MANILA, Philippines - Thai police said yesterday investigators believe a man seen in security video wearing a yellow T-shirt and carrying a backpack set off the explosion at a central Bangkok shrine that killed 20 people and injured more than 100.

“The yellow shirt guy is not just the suspect. He is the bomber,” Police Lt. Gen. Prawut Thavornsiri, a police spokesman, told The Associated Press.

Prawut earlier released several photos of the man, with and without the backpack, on social media. The images were apparently taken from closed-circuit video at Erawan shrine on Monday before the central Bangkok bombing.
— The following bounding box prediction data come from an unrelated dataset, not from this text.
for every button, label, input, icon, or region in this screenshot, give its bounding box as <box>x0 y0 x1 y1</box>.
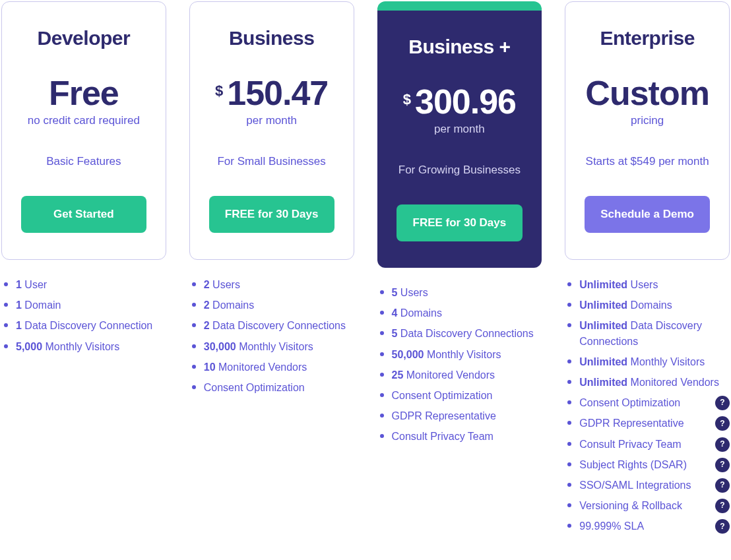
feature-label: User <box>24 279 47 290</box>
bullet-icon <box>4 282 8 286</box>
feature-label: Monthly Visitors <box>239 341 313 352</box>
bullet-icon <box>567 359 571 363</box>
feature-item: Subject Rights (DSAR)? <box>567 454 730 475</box>
feature-text: 2 Data Discovery Connections <box>204 318 354 333</box>
price-main: 300.96 <box>415 84 516 119</box>
feature-text: 1 Data Discovery Connection <box>16 318 166 333</box>
cta-button[interactable]: FREE for 30 Days <box>209 196 334 233</box>
feature-text: 5,000 Monthly Visitors <box>16 339 166 354</box>
cta-button[interactable]: Get Started <box>21 196 146 233</box>
plan-card: Business +$300.96per monthFor Growing Bu… <box>377 1 542 268</box>
feature-value: 5,000 <box>16 341 42 352</box>
feature-item: Consult Privacy Team? <box>567 434 730 454</box>
feature-label: Consent Optimization <box>204 382 305 393</box>
feature-item: 2 Users <box>192 274 354 295</box>
bullet-icon <box>4 323 8 327</box>
feature-label: Monthly Visitors <box>631 356 705 367</box>
help-icon[interactable]: ? <box>715 458 730 472</box>
price-sub: pricing <box>576 114 718 127</box>
bullet-icon <box>380 331 384 335</box>
bullet-icon <box>567 503 571 507</box>
feature-text: 4 Domains <box>392 305 542 321</box>
feature-text: 1 User <box>16 277 166 292</box>
feature-value: 1 <box>16 299 22 311</box>
feature-text: Versioning & Rollback <box>579 498 707 513</box>
feature-label: Domains <box>631 299 672 311</box>
feature-list: 5 Users4 Domains5 Data Discovery Connect… <box>377 282 542 447</box>
feature-label: Domains <box>400 307 442 319</box>
plan-title: Developer <box>13 27 155 49</box>
bullet-icon <box>567 323 571 327</box>
feature-value: Unlimited <box>579 377 627 388</box>
feature-label: Users <box>631 279 658 290</box>
bullet-icon <box>4 303 8 307</box>
help-icon[interactable]: ? <box>715 499 730 513</box>
feature-text: Consent Optimization <box>392 388 542 403</box>
feature-value: 50,000 <box>392 349 424 360</box>
bullet-icon <box>567 380 571 384</box>
feature-label: Data Discovery Connections <box>212 320 346 331</box>
feature-text: 25 Monitored Vendors <box>392 367 542 383</box>
feature-value: 30,000 <box>204 341 236 352</box>
feature-item: Consent Optimization? <box>567 392 730 413</box>
feature-text: 2 Domains <box>204 297 354 313</box>
feature-value: Unlimited <box>579 320 627 331</box>
bullet-icon <box>4 344 8 348</box>
bullet-icon <box>380 352 384 356</box>
currency-symbol: $ <box>215 82 223 100</box>
cta-button[interactable]: Schedule a Demo <box>585 196 710 233</box>
help-icon[interactable]: ? <box>715 396 730 410</box>
feature-item: 1 User <box>4 274 166 295</box>
cta-button[interactable]: FREE for 30 Days <box>397 204 523 241</box>
feature-value: 1 <box>16 279 22 290</box>
feature-label: Users <box>212 279 240 290</box>
bullet-icon <box>380 434 384 438</box>
bullet-icon <box>567 483 571 487</box>
feature-label: GDPR Representative <box>392 410 496 421</box>
help-icon[interactable]: ? <box>715 478 730 493</box>
feature-label: Subject Rights (DSAR) <box>579 459 687 470</box>
price-main: Free <box>49 76 119 110</box>
feature-label: Consult Privacy Team <box>579 439 681 450</box>
feature-label: Monitored Vendors <box>218 361 307 373</box>
feature-value: 2 <box>204 299 210 311</box>
feature-item: 10 Monitored Vendors <box>192 357 354 377</box>
feature-label: Consult Privacy Team <box>392 431 493 442</box>
feature-item: 4 Domains <box>380 303 542 323</box>
pricing-plan: Business +$300.96per monthFor Growing Bu… <box>377 1 542 536</box>
plan-card: EnterpriseCustompricingStarts at $549 pe… <box>565 1 730 260</box>
bullet-icon <box>380 414 384 418</box>
feature-label: Data Discovery Connection <box>24 320 152 331</box>
feature-value: 5 <box>392 328 398 339</box>
help-icon[interactable]: ? <box>715 519 730 534</box>
feature-list: 1 User1 Domain1 Data Discovery Connectio… <box>1 274 166 357</box>
price-main: Custom <box>585 76 709 110</box>
feature-item: Unlimited Users <box>567 274 730 295</box>
help-icon[interactable]: ? <box>715 416 730 431</box>
bullet-icon <box>567 282 571 286</box>
plan-description: For Growing Businesses <box>388 164 532 177</box>
feature-item: 2 Data Discovery Connections <box>192 315 354 336</box>
feature-label: Domains <box>212 299 254 311</box>
plan-title: Enterprise <box>576 27 718 49</box>
price-line: Custom <box>576 76 718 110</box>
feature-label: Domain <box>24 299 61 311</box>
pricing-plan: EnterpriseCustompricingStarts at $549 pe… <box>565 1 730 536</box>
bullet-icon <box>567 462 571 466</box>
feature-item: 50,000 Monthly Visitors <box>380 344 542 365</box>
bullet-icon <box>192 385 196 389</box>
feature-text: Consent Optimization <box>579 395 707 410</box>
bullet-icon <box>567 421 571 425</box>
pricing-plan: DeveloperFreeno credit card requiredBasi… <box>1 1 166 536</box>
plan-description: Starts at $549 per month <box>576 155 718 168</box>
feature-item: Versioning & Rollback? <box>567 495 730 516</box>
feature-text: Unlimited Users <box>579 277 730 292</box>
help-icon[interactable]: ? <box>715 437 730 452</box>
bullet-icon <box>567 400 571 404</box>
feature-label: Consent Optimization <box>392 390 493 401</box>
feature-label: Monitored Vendors <box>406 369 495 381</box>
feature-text: Unlimited Domains <box>579 297 730 313</box>
price-line: Free <box>13 76 155 110</box>
feature-label: Data Discovery Connections <box>400 328 534 339</box>
feature-text: GDPR Representative <box>392 408 542 423</box>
He confirmed that the man is suspected in the bombing when contacted by The Associated Press.

Video footage posted separately on Thai media appeared to show the same man sitting on a bench at the crowded shrine, then taking off the backpack and leaving it behind as he walked away.

Thai authorities identified five victims as Thai and four as Chinese — two of them from Hong Kong — along with two Malaysians and one Singaporean, and said the nationalities of the other eight victims remain unknown.

Department of Foreign Affairs (DFA) spokesman Charles Jose said yesterday afternoon that the embassy in Bangkok had confirmed that a Filipina was among the injured victims in the Bangkok explosion.

“She sustained injury to her hearing due to the blast,” Jose said.

Jose said the Filipina requested that her identity and other personal details not be revealed.

“She is in Bangkok together with (a) foreign family, she will return to the country soon,” Jose said.

Thailand’s junta chief Prayut Chan-o-cha on Tuesday branded the bombing the “worst ever attack” on Thailand, as he gave the first indications of who authorities believed were responsible.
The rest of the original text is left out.